• Exercise details
Search the entries below for "nafas" and copy each matching line.

• Data for processing
BEGIN
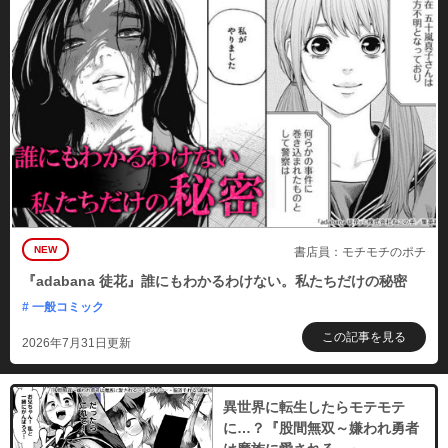
NEW
書店員：モチモチのポチ
『adabana 徒花』誰にもわかるわけない。私たちだけの秘密
# 一般コミック
この記事を見る
2026年7月31日更新
異世界に転生したらモテモテ
に…？『股間無双～嫌われ勇者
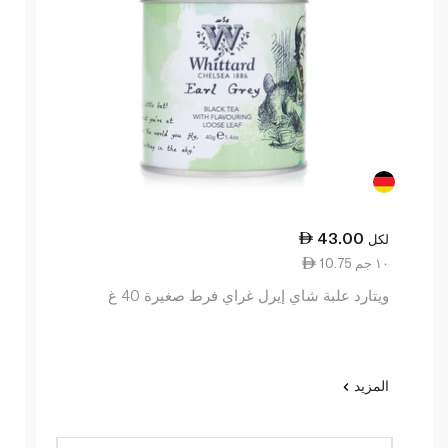
43.00
لكل
10.75 ١٠ جم
ويتارد علبة شاي إيرل غراي فرط صغيرة 40 غ
المزيد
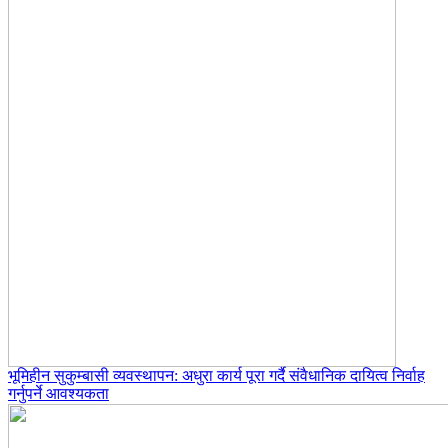
भूमिहीन सुकुम्बासी व्यवस्थापन: अधुरा कार्य पूरा गर्दै संवैधानिक दायित्व निर्वाह
गर्नुपर्ने आवश्यकता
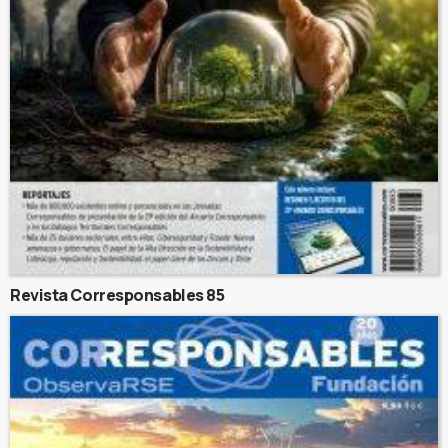
Revista Corresponsables 85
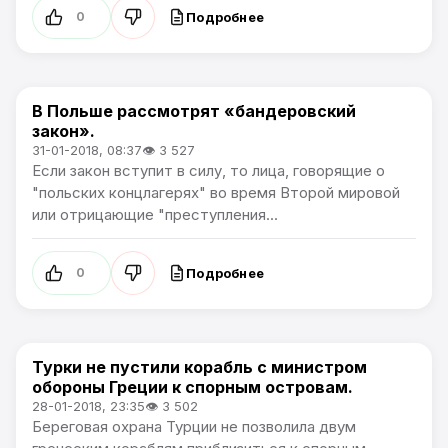
Подробнее
0
В Польше рассмотрят «бандеровский
В мире
закон».
31-01-2018, 08:37
👁 3 527
Если закон вступит в силу, то лица, говорящие о
"польских концлагерях" во время Второй мировой
или отрицающие "преступления...
Подробнее
0
Турки не пустили корабль с министром
В мире
обороны Греции к спорным островам.
28-01-2018, 23:35
👁 3 502
Береговая охрана Турции не позволила двум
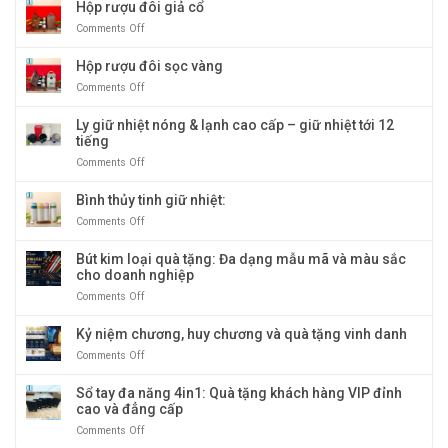
tay
Hộp rượu đôi giả cổ
doanh
bìa
nghiệp
Comments Off
on
gỗ
bán
Hộp
giấy
chạy
rượu
Hộp rượu đôi sọc vàng
cao
nhất
đôi
cấp:
tại
Comments Off
on
giả
Biểu
Quà
Hộp
cổ
tượng
Tặng
rượu
Ly giữ nhiệt nóng & lạnh cao cấp – giữ nhiệt tới 12
quà
Băng
đôi
tiếng
tặng
Dương
sọc
doanh
Comments Off
on
vàng
nghiệp
Ly
sang
giữ
Bình thủy tinh giữ nhiệt:
trọng
nhiệt
Comments Off
on
và
nóng
Bình
độc
&
thủy
Bút kim loại quà tặng: Đa dạng mẫu mã và màu sắc
đáo
lạnh
tinh
cho doanh nghiệp
cao
giữ
cấp
Comments Off
on
nhiệt:
–
Bút
giữ
kim
Kỷ niệm chương, huy chương và quà tặng vinh danh
nhiệt
loại
tới
Comments Off
on
quà
12
Kỷ
tặng:
tiếng
niệm
Sổ tay đa năng 4in1: Quà tặng khách hàng VIP đỉnh
Đa
chương,
cao và đẳng cấp
dạng
huy
mẫu
Comments Off
on
chương
mã
Sổ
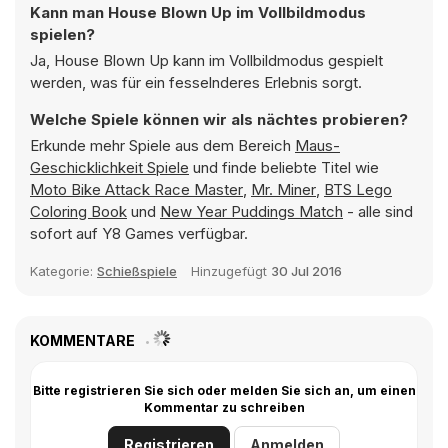
Kann man House Blown Up im Vollbildmodus
spielen?
Ja, House Blown Up kann im Vollbildmodus gespielt
werden, was für ein fesselnderes Erlebnis sorgt.
Welche Spiele können wir als nächtes probieren?
Erkunde mehr Spiele aus dem Bereich
Maus-
Geschicklichkeit Spiele
und finde beliebte Titel wie
Moto Bike Attack Race Master
,
Mr. Miner
,
BTS Lego
Coloring Book
und
New Year Puddings Match
- alle sind
sofort auf Y8 Games verfügbar.
Kategorie:
Schießspiele
Hinzugefügt
30 Jul 2016
KOMMENTARE
Bitte registrieren Sie sich oder melden Sie sich an, um einen
Kommentar zu schreiben
Registrieren
Anmelden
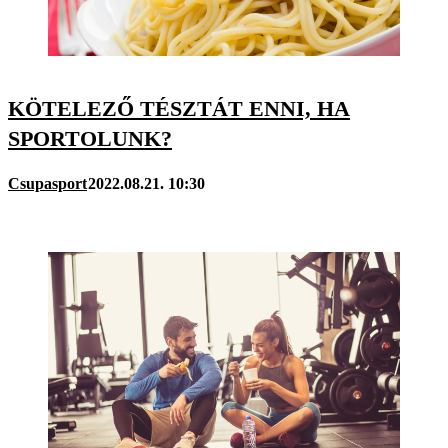
KÖTELEZŐ TÉSZTÁT ENNI, HA
SPORTOLUNK?
Csupasport
2022.08.21. 10:30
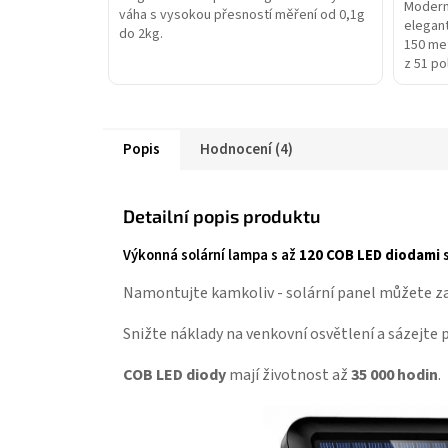
Modern
váha s vysokou přesností měření od 0,1g
elegan
do 2kg.
150 me
z 51 po
nastave
Popis
Hodnocení (4)
Detailní popis produktu
Výkonná solární lampa s až
120 COB LED diodami
s
Namontujte kamkoliv - solární panel můžete za
Snižte náklady na venkovní osvětlení a sázejte 
COB LED diody
mají životnost až
35 000 hodin
.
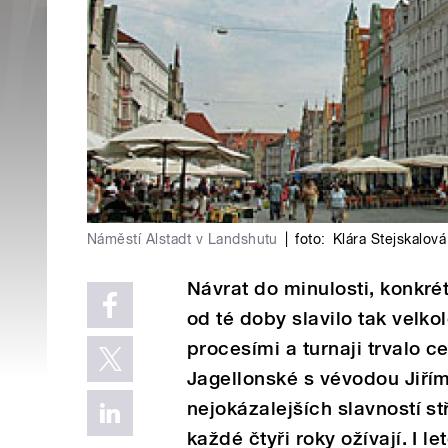
Náměstí Alstadt v Landshutu
|
foto:
Klára Stejskalová
Návrat do minulosti, konkré
od té doby slavilo tak velko
procesími a turnaji trvalo 
Jagellonské s vévodou Jiřím
nejokázalejších slavností s
každé čtyři roky ožívají. I l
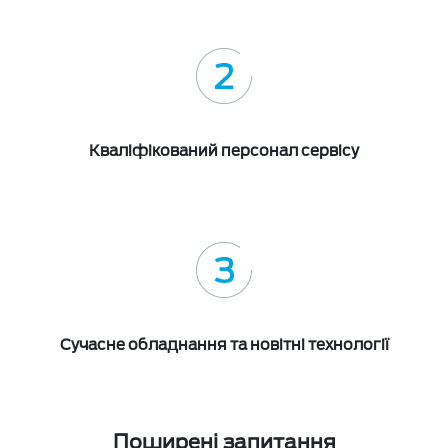
Кваліфікований персонал сервісу
Сучасне обладнання та новітні технології
Поширені запитання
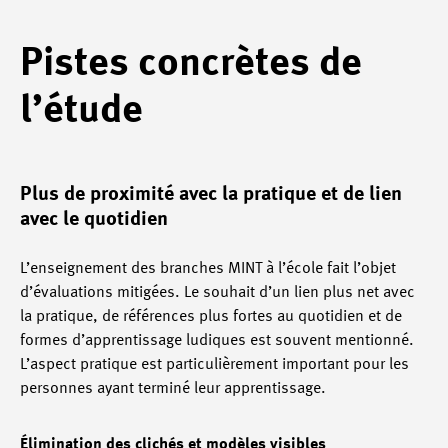
Pistes concrètes de
l’étude
Plus de proximité avec la pratique et de lien
avec le quotidien
L’enseignement des branches MINT à l’école fait l’objet
d’évaluations mitigées. Le souhait d’un lien plus net avec
la pratique, de références plus fortes au quotidien et de
formes d’apprentissage ludiques est souvent mentionné.
L’aspect pratique est particulièrement important pour les
personnes ayant terminé leur apprentissage.
Élimination des clichés et modèles visibles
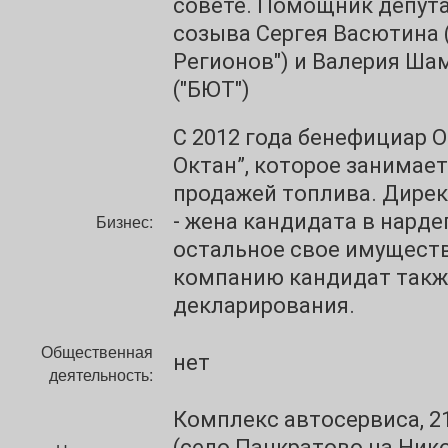
совете. Помощник депута
созыва Сергея Васютина 
Регионов") и Валерия Ша
("БЮТ")
С 2012 года бенефициар О
Октан”, которое занимае
продажей топлива. Дире
- жена кандидата в нарде
Бизнес:
остальное свое имуществ
компанию кандидат такж
декларирования.
Общественная
нет
деятельность:
Комплекс автосервиса, 21
(село Панкратово на Ник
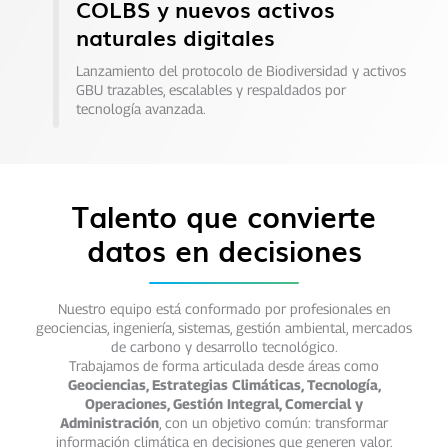
COLBS y nuevos activos
naturales digitales
Lanzamiento del protocolo de Biodiversidad y activos
GBU trazables, escalables y respaldados por
tecnología avanzada.
Talento que convierte
datos en decisiones
Nuestro equipo está conformado por profesionales en
geociencias, ingeniería, sistemas, gestión ambiental, mercados
de carbono y desarrollo tecnológico.
Trabajamos de forma articulada desde áreas como
Geociencias, Estrategias Climáticas, Tecnología,
Operaciones, Gestión Integral, Comercial y
Administración
, con un objetivo común: transformar
información climática en decisiones que generen valor.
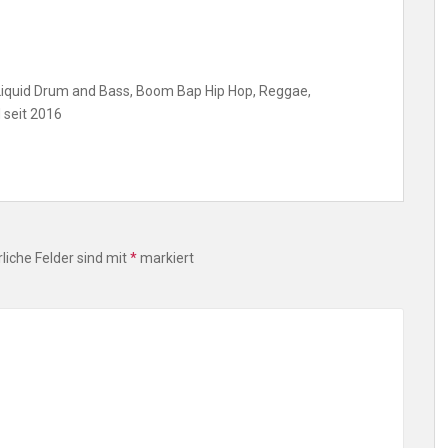
 Liquid Drum and Bass, Boom Bap Hip Hop, Reggae,
 seit 2016
liche Felder sind mit
*
markiert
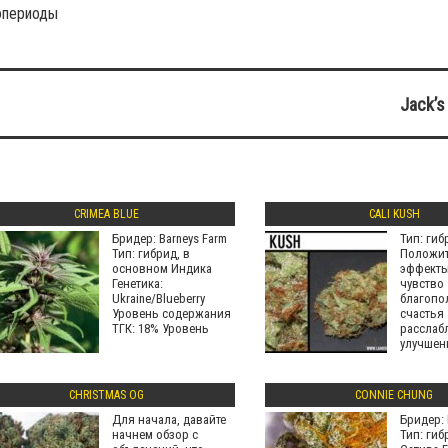
опериоды
Jack’s
CRIMEA BLUE
CALI KUSH
Бридер: Barneys Farm
Тип: гиб
Тип: гибрид, в
Положи
основном Индика
эффекты
Генетика:
чувство
Ukraine/Blueberry
благопо
Уровень содержания
счастья
ТГК: 18% Уровень
расслаб
улучшен
настрое
Побочны
сухость
CHRISTMAS OG
CONNIE CHUNG
Для начала, давайте
Бридер: 
начнем обзор с
Тип: гиб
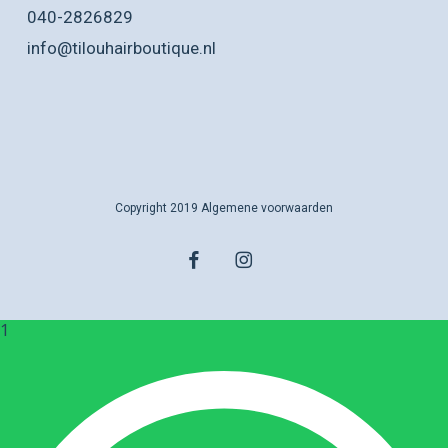
040-2826829
info@tilouhairboutique.nl
Copyright 2019
Algemene voorwaarden
facebook
instagram
1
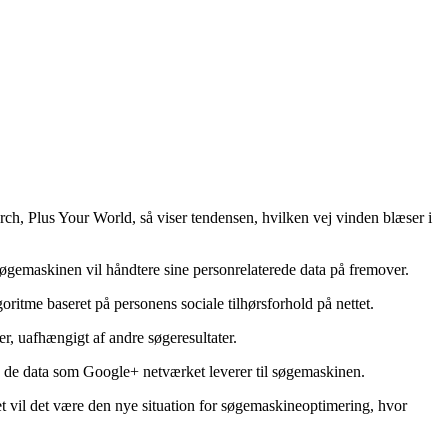
rch, Plus Your World, så viser tendensen, hvilken vej vinden blæser i
søgemaskinen vil håndtere sine personrelaterede data på fremover.
ritme baseret på personens sociale tilhørsforhold på nettet.
r, uafhængigt af andre søgeresultater.
 de data som Google+ netværket leverer til søgemaskinen.
llet vil det være den nye situation for søgemaskineoptimering, hvor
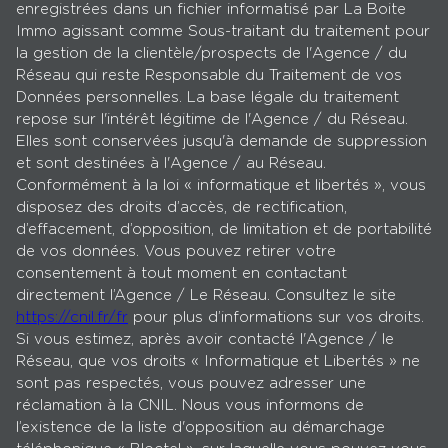
enregistrées dans un fichier informatisé par La Boite
Immo agissant comme Sous-traitant du traitement pour
la gestion de la clientèle/prospects de l'Agence / du
Réseau qui reste Responsable du Traitement de vos
Données personnelles. La base légale du traitement
repose sur l'intérêt légitime de l'Agence / du Réseau.
Elles sont conservées jusqu'à demande de suppression
et sont destinées à l'Agence / au Réseau.
Conformément à la loi « informatique et libertés », vous
disposez des droits d’accès, de rectification,
d’effacement, d’opposition, de limitation et de portabilité
de vos données. Vous pouvez retirer votre
consentement à tout moment en contactant
directement l’Agence / Le Réseau. Consultez le site
https://cnil.fr/fr
pour plus d’informations sur vos droits.
Si vous estimez, après avoir contacté l'Agence / le
Réseau, que vos droits « Informatique et Libertés » ne
sont pas respectés, vous pouvez adresser une
réclamation à la CNIL. Nous vous informons de
l’existence de la liste d'opposition au démarchage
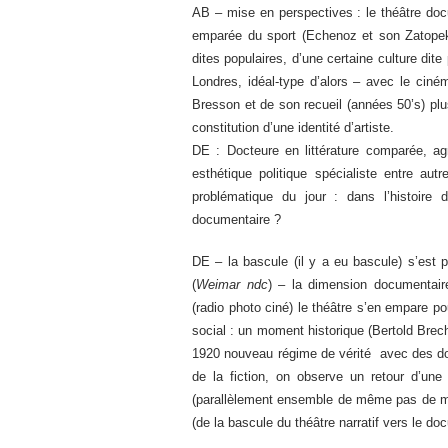
AB – mise en perspectives : le théâtre docu
emparée du sport (Echenoz et son Zatopek)
dites populaires, d’une certaine culture dite
Londres, idéal-type d’alors – avec le ciném
Bresson et de son recueil (années 50’s) plu
constitution d’une identité d’artiste.
DE : Docteure en littérature comparée, agr
esthétique politique spécialiste entre au
problématique du jour : dans l’histoire 
documentaire ?
DE – la bascule (il y a eu bascule) s’est 
(
Weimar ndc
) – la dimension documentair
(radio photo ciné) le théâtre s’en empare 
social : un moment historique (Bertold Brech
1920 nouveau régime de vérité avec des do
de la fiction, on observe un retour d’une 
(parallèlement ensemble de même pas de mê
(de la bascule du théâtre narratif vers le 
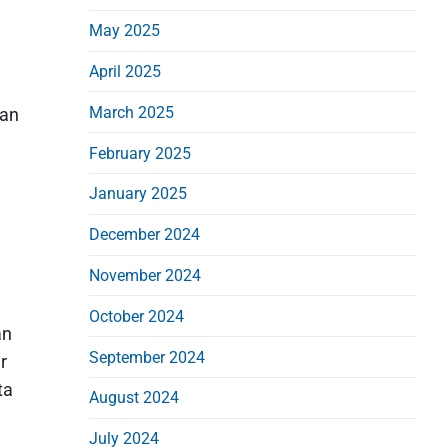
May 2025
April 2025
March 2025
pan
February 2025
January 2025
December 2024
November 2024
October 2024
an
September 2024
r
ta
August 2024
July 2024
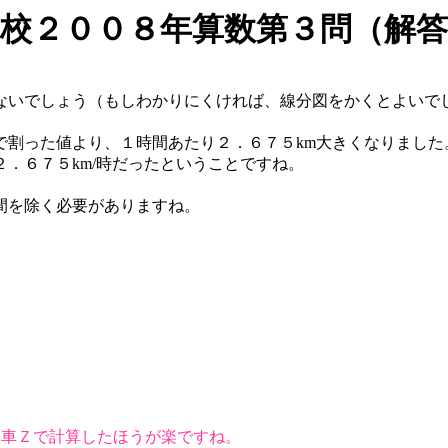
校２００８年算数第３問（解答
ないでしょう（もしわかりにくければ、線分図をかくとよいで
で割った値より、１時間あたり２．６７５km大きくなりました
．６７５km/時だったということですね。
除く必要がありますね。
列車Ｚで計算したほうが楽ですね。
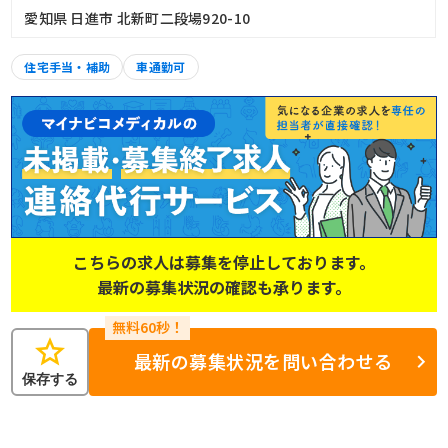
愛知県 日進市 北新町二段場920-10
住宅手当・補助
車通勤可
こちらの求人は募集を停止しております。
最新の募集状況の確認も承ります。
star
最新の募集状況を問い合わせる
保存する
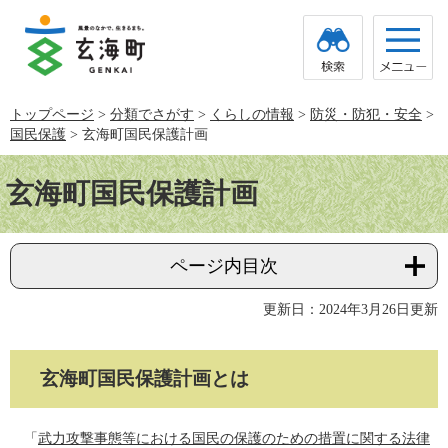
ペ
メ
ー
ニ
ジ
ュ
の
ー
先
を
頭
飛
トップページ
>
分類でさがす
>
くらしの情報
>
防災・防犯・安全
>
で
ば
国民保護
>
玄海町国民保護計画
す。
し
て
本
本
文
玄海町国民保護計画
文
へ
ページ内目次
更新日：2024年3月26日更新
玄海町国民保護計画とは
「
武力攻撃事態等における国民の保護のための措置に関する法律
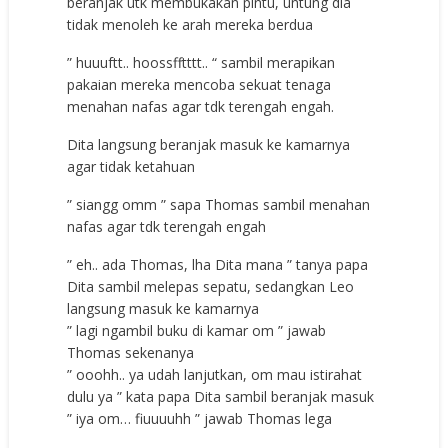
beranjak utk membukakan pintu, untung dia
tidak menoleh ke arah mereka berdua
” huuuftt.. hoossfftttt.. “ sambil merapikan
pakaian mereka mencoba sekuat tenaga
menahan nafas agar tdk terengah engah.
Dita langsung beranjak masuk ke kamarnya
agar tidak ketahuan
” siangg omm ” sapa Thomas sambil menahan
nafas agar tdk terengah engah
” eh.. ada Thomas, lha Dita mana ” tanya papa
Dita sambil melepas sepatu, sedangkan Leo
langsung masuk ke kamarnya
” lagi ngambil buku di kamar om ” jawab
Thomas sekenanya
” ooohh.. ya udah lanjutkan, om mau istirahat
dulu ya ” kata papa Dita sambil beranjak masuk
” iya om… fiuuuuhh ” jawab Thomas lega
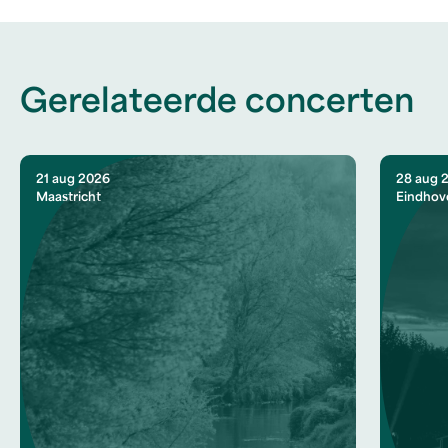
Gerelateerde concerten
21 aug 2026
28 aug 
Maastricht
Eindhov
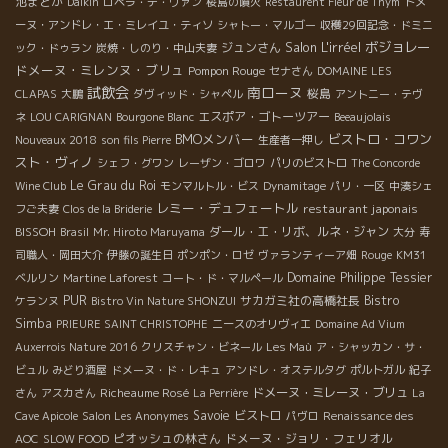
池まどか
Daikin
ロペラ・デ・ヴァン
桜島の噴火
Restaurent Fleur de Thym
ドメ
ーヌ・アンドレ・エ・ミレイユ・ティソ
シャトー・マルゴー
収穫29回記念・ドミニ
Salon L'irréel
ボジョレー
ジュンさん
ック・ドゥラン
炭焼・しのり・中山夫妻
ドメーヌ・ミレンヌ・ブリュ
Pompon Rouge
セナさん
DOMAINE LES
試飲会
南ローヌ
桜島
CLAPAS
大鵬
ダヴィッド・シャペル
アントニー・テヴ
エスポア・ゴトーツアー
ネ
LOU CARIGNAN
Bourgone Blanc
Beeaujolais
BMOメンバー
ビストロ・コワン
Nouveaux 2018
son fils Pierre
生産者一押し
スト・ヴィノ
シェフ・グワン
レーザン・ゴロワ
パリのビストロ
The Concorde
Le Grau du Roi
Wine Club
モンマルトル・ビス
Dynamitage
パリ・一区
中湊シェ
レミー・デュフェートル
restaurant japonais
フご夫妻
Clos de la Briderie
BISSOH
ダール・エ・リボ、ルネ・ジャン
Brasil
Mr. Hiroto Maruyama
大分
寿
司職人・岡田大介
伊藤の誕生日
ポンポン・ロゼ
ヴァランティーア畑
Rouge
KM31
Domaine Philippe Tessier
ベルリン
Martine Laforest
コート・ド・マルペール
PUR
サカガミ社の高橋社長
Bistro
ケランヌ
Bistro Vin Nature SHONZUI
Simba
PRIEURE SAINT CHRISTOPHE
ニースのオリヴィエ
Domaine Ad Vium
Auxerrois Nature 2016
クリスチャン・ビネール
Les Maù
ア・シャッカン・サ・
ビュル
みどり酒屋
ドメーヌ・ド・レキュ
アンドレ・オステルタグ
ポルトガル
紀子
Richeaume Rosé
ドメーヌ・ミレーヌ・ブリュ
さん
アスカさん
La Perrière
La
Savoie
ビストロ
Cave Apicole
Salon Les Anonymes
パヴロ
Renaissance des
ピオッシュの林さん
ドメーヌ・ジョリ・フェリオル
AOC
SLOW FOOD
END
• The answer
menahan nafas agar tdk terengah engah.
nafas agar tdk terengah engah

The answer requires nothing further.